Problem details: Could you give the listing again exactly, without its pictures?

The data START

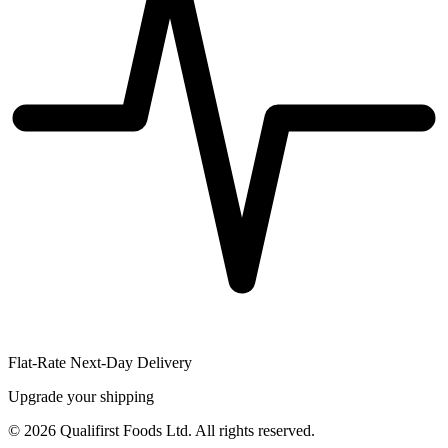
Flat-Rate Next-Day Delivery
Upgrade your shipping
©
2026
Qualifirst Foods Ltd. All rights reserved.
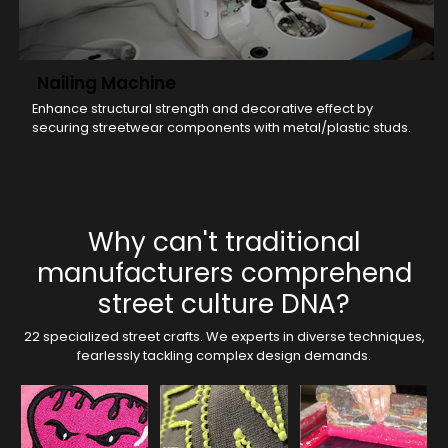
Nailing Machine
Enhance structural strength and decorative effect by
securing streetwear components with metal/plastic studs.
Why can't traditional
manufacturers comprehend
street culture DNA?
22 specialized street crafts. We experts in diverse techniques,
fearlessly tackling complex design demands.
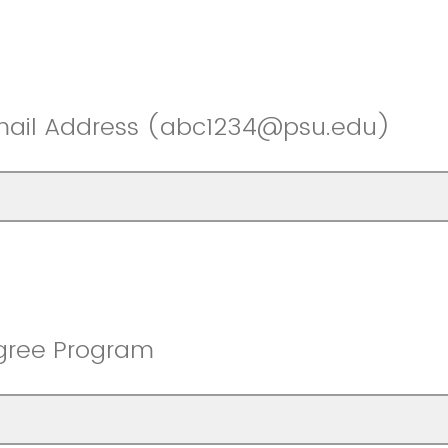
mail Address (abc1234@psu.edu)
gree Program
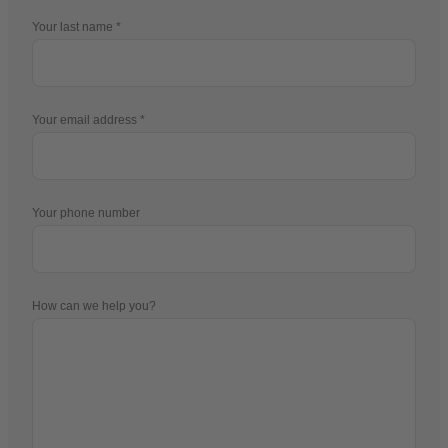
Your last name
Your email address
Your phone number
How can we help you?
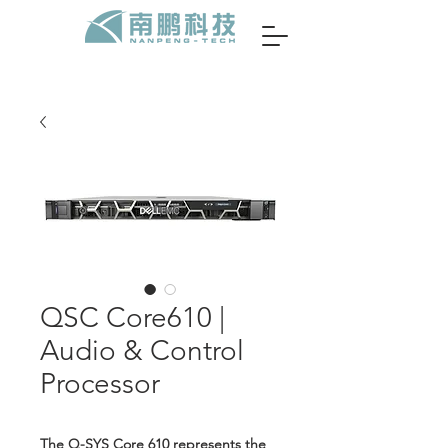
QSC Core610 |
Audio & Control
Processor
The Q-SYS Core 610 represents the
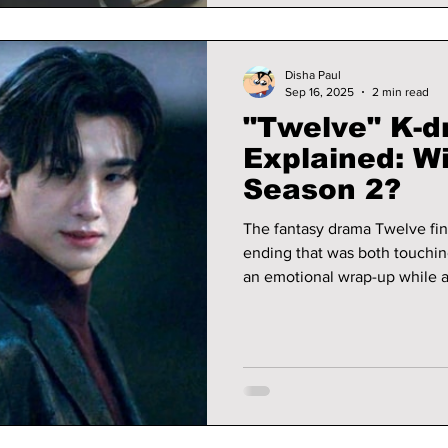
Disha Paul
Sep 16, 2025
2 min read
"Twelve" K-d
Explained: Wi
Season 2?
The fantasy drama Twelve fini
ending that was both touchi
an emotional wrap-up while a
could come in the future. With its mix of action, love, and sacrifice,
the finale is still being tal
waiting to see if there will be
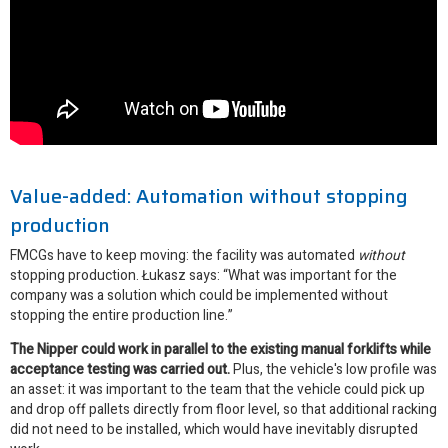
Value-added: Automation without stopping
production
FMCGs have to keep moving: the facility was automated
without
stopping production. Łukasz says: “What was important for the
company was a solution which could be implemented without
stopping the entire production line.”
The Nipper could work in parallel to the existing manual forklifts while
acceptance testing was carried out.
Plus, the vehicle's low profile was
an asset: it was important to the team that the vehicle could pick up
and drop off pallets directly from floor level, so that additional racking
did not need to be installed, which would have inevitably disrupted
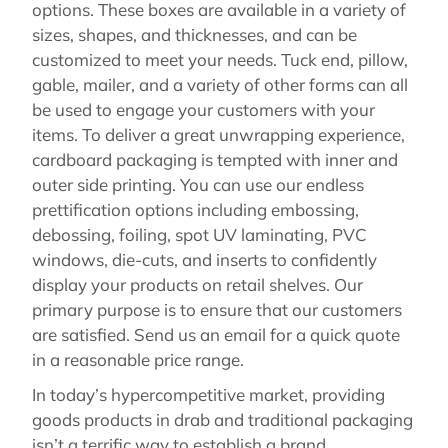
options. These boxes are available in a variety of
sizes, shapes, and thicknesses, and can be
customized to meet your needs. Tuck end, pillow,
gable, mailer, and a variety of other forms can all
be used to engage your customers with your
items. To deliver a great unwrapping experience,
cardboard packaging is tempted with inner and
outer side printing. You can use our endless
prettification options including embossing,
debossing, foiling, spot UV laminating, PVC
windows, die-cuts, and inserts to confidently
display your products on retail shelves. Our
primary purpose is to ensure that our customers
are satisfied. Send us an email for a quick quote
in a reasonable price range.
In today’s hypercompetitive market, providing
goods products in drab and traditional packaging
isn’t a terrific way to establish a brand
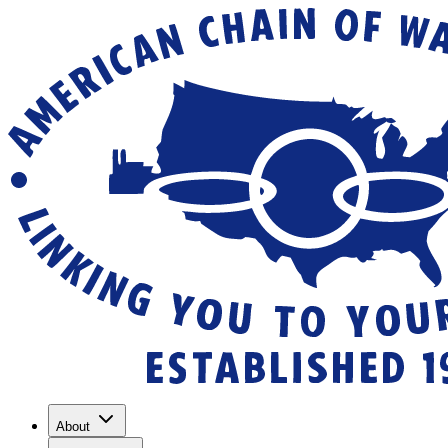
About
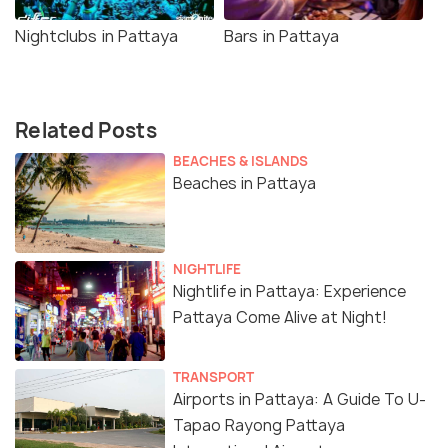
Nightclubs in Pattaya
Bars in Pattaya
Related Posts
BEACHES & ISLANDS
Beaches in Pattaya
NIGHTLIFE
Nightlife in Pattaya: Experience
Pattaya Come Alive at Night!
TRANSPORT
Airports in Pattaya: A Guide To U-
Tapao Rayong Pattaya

The data END

Written solution:
Flat-Rate Next-Day Delivery
Upgrade your shipping
©
2026
Qualifirst Foods Ltd. All rights reserved.
Nailing Machine
Enhance structural strength and decorative effect by
securing streetwear components with metal/plastic studs.
Why can't traditional
manufacturers comprehend
street culture DNA?
22 specialized street crafts. We experts in diverse techniques,
fearlessly tackling complex design demands.
mail Address (abc1234@psu.edu)
gree Program
Your last name
Your email address
Your phone number
How can we help you?
QSC Core610 |
Audio & Control
Processor
The Q-SYS Core 610 represents the
Disha Paul
Sep 16, 2025
2 min read
"Twelve" K-d
Explained: Wi
Season 2?
The fantasy drama Twelve fini
ending that was both touchi
an emotional wrap-up while a
could come in the future. With its mix of action, love, and sacrifice,
the finale is still being tal
waiting to see if there will be
Value-added: Automation without stopping
production
FMCGs have to keep moving: the facility was automated
without
stopping production. Łukasz says: “What was important for the
company was a solution which could be implemented without
stopping the entire production line.”
The Nipper could work in parallel to the existing manual forklifts while
acceptance testing was carried out.
Plus, the vehicle's low profile was
an asset: it was important to the team that the vehicle could pick up
and drop off pallets directly from floor level, so that additional racking
did not need to be installed, which would have inevitably disrupted
options. These boxes are available in a variety of
sizes, shapes, and thicknesses, and can be
customized to meet your needs. Tuck end, pillow,
gable, mailer, and a variety of other forms can all
be used to engage your customers with your
items. To deliver a great unwrapping experience,
cardboard packaging is tempted with inner and
outer side printing. You can use our endless
prettification options including embossing,
debossing, foiling, spot UV laminating, PVC
windows, die-cuts, and inserts to confidently
display your products on retail shelves. Our
primary purpose is to ensure that our customers
are satisfied. Send us an email for a quick quote
in a reasonable price range.
In today’s hypercompetitive market, providing
goods products in drab and traditional packaging
isn’t a terrific way to establish a brand
About
Nightclubs in Pattaya
Bars in Pattaya
Related Posts
BEACHES & ISLANDS
Beaches in Pattaya
NIGHTLIFE
Nightlife in Pattaya: Experience
Pattaya Come Alive at Night!
TRANSPORT
Airports in Pattaya: A Guide To U-
Tapao Rayong Pattaya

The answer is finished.